He thumped his chest hard, it made a hollow drumming sound.
“God chose me!” he shouted. “I am a soldier in the army of darkness, God's purging river. But it's hard. It's hard to do.”
“Why?” I asked, hoping to steer his thinking back to Tess and Rory.
“Because God's Ways are impossible to comprehend.” Frazier heaved a sigh, a lifetime of desperation in a single breath. “He's taken my mind. It's gone. My mind is dead. But this body keeps doing things, things I can't even recall on the morrow of the next day.”
“What things?”
“I drink,” he confessed, suddenly weeping, his entire demeanor collapsed into begging for pity. “No other way to bear the pain. The demon of alcohol chases all other demons away. I concentrate all my efforts on that one demon, and God keeps the rest at bay.”
“The demon of memory.”
“Gone,” he said with a flourish of his wrist.
“Guilt.”
“Swallowed up,” he said, his voice shifting again. “I know you?” His eyes were clearing a little. His head stilled and his breathing steadied.
“We've met. You told me before that you saw the accident the other night at the rail crossing in Pine City.”
“Pine City,” he said, closing his eyes, “is the one with the nice rhododendrons.”
That was the moment I was convinced something of the human was still left inside the blasted body of Hiram Frazier.
“Yes,” I sighed.
“Two girls,” he mumbled, eyes still closed. “The one driving was laughing, fishing around in her purse, looking for money for me. The other was laughing too, with little earmuffs on. Nobody heard the train.”
“You remember now.” The
earmuffs
were Rory's headphones.
“I do,” he answered, his voice quavering.
His eyes flashed open.
“Why you to make me recall that?” he growled. “What
are
you?”
“You remember taking their keys?” I demanded.
He blinked hard, squeezing his eyes shut for a long moment. In the meantime his hand rummaged in a torn coat pocket.
Seconds later he produced a set of three keys. They were held together by a key ring with a silver
VW
on it.
“You didn't mean for it to happen,” I said softly. “You didn't mean for them to be hit by the train.”
“It was not my doing,” he said, still holding out the keys. “God brought the train.”
“But you took the keys,” I insisted.
“God brought the train,” he said, slipping back into incoherence.
“You have to go with me,” I told him firmly. “You have to come back to Pine City.”

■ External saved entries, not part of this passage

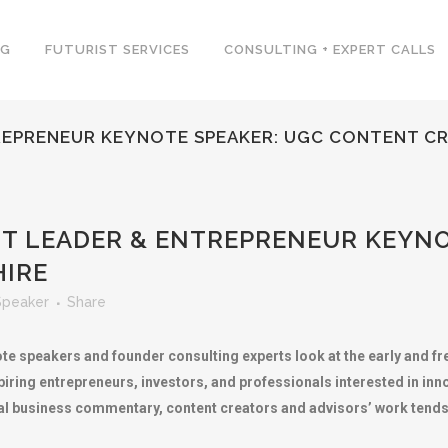
NG
FUTURIST SERVICES
CONSULTING + EXPERT CALLS
EPRENEUR KEYNOTE SPEAKER: UGC CONTENT CR
 LEADER & ENTREPRENEUR KEYNO
HIRE
Speaker
Share
te speakers and founder consulting experts look at the early and f
iring entrepreneurs, investors, and professionals interested in inno
nal business commentary, content creators and advisors’ work tends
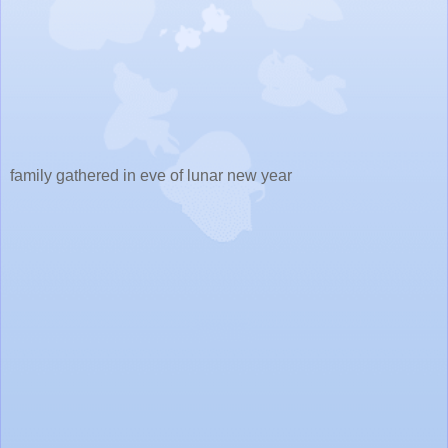
family gathered in eve of lunar new year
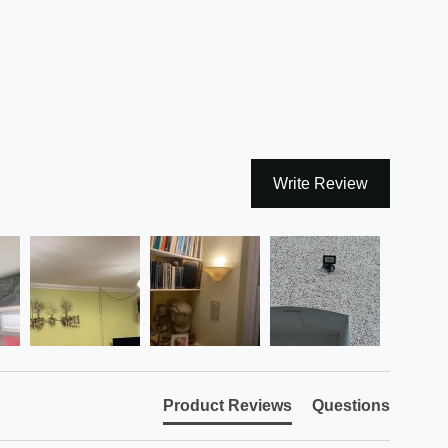
Write Review
Product Reviews
Questions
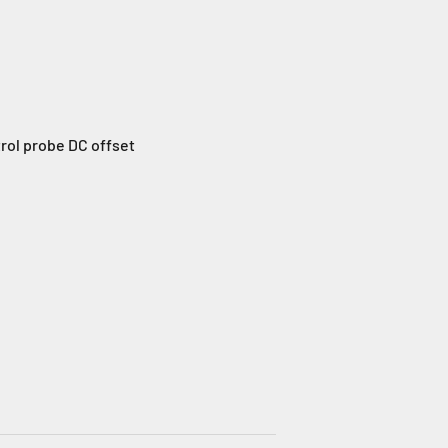
trol probe DC offset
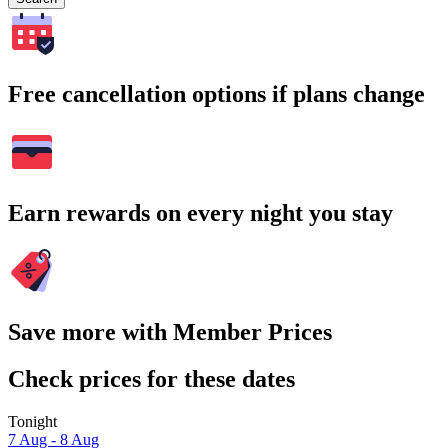
Free cancellation options if plans change
Earn rewards on every night you stay
Save more with Member Prices
Check prices for these dates
Tonight
7 Aug - 8 Aug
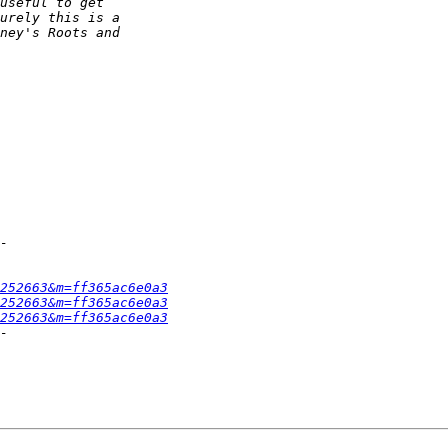
252663&m=ff365ac6e0a3
252663&m=ff365ac6e0a3
252663&m=ff365ac6e0a3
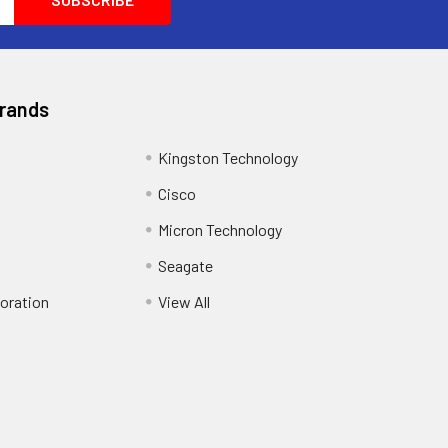
Brands
Kingston Technology
Cisco
Micron Technology
Seagate
oration
View All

“What?” His eyes had gone blurry again, and he searched around my head, trying to pinpoint my face. “Go where?”
I took a quick step in his direction. The confidence I'd gained
from my recent meeting with Eppie, not to mention the age differential between Frazier and me, made me bold.
“I have to take you with me,” I said sternly, “back to Pine City where it happened, to the sheriff. You'll explain what you did, it was an accident.”
“No,” he whined, “I'm going home to Pistol Creek.”
“Not tonight,” I insisted, reaching for his arm.
He staggered sideways, about to topple.
“Why'd I have to go with you?” His words were so run together they were barely comprehensible.
“Because you were responsible for the deaths of two people!” I told him, my voice booming.
“God brought a train!” he shouted back, spitting.
Without warning, Frazier swung his arm like an opening door and it connected with my shoulder.
I staggered sideways, stunned; instantly pumped with adrenaline.
Frazier reached down and grabbed the iron bar he'd dropped, cocked it back like a baseball bat, and took a swing at my head.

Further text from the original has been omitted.